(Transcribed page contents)
◇ ◇ ◇ ◇
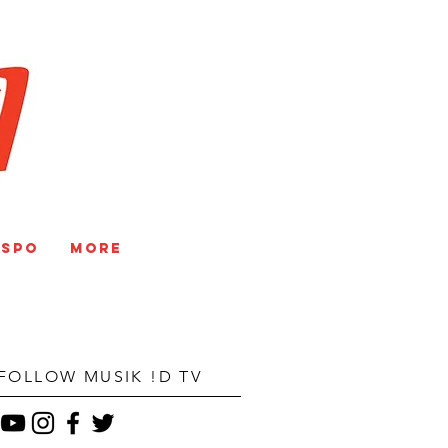
V
NSPO
More
FOLLOW MUSIK !D TV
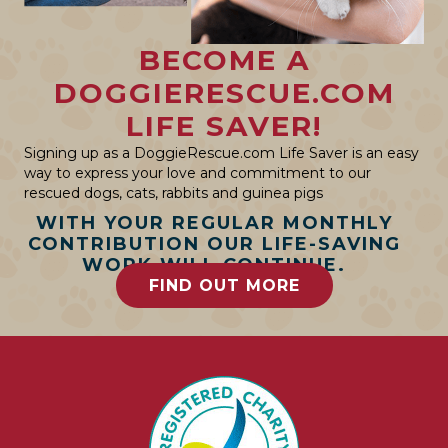
BECOME A
DOGGIERESCUE.COM
LIFE SAVER!
Signing up as a DoggieRescue.com Life Saver is an easy
way to express your love and commitment to our
rescued dogs, cats, rabbits and guinea pigs
WITH YOUR REGULAR MONTHLY
CONTRIBUTION OUR LIFE-SAVING
WORK WILL CONTINUE.
FIND OUT MORE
◇ ◇ ◇ ◇
Exercise details
Would you give the data above again word for word, minus the pictures?

Your response
V
NSPO
More
FOLLOW MUSIK !D TV
BECOME A
DOGGIERESCUE.COM
LIFE SAVER!
Signing up as a DoggieRescue.com Life Saver is an easy
way to express your love and commitment to our
rescued dogs, cats, rabbits and guinea pigs
WITH YOUR REGULAR MONTHLY
CONTRIBUTION OUR LIFE-SAVING
WORK WILL CONTINUE.
FIND OUT MORE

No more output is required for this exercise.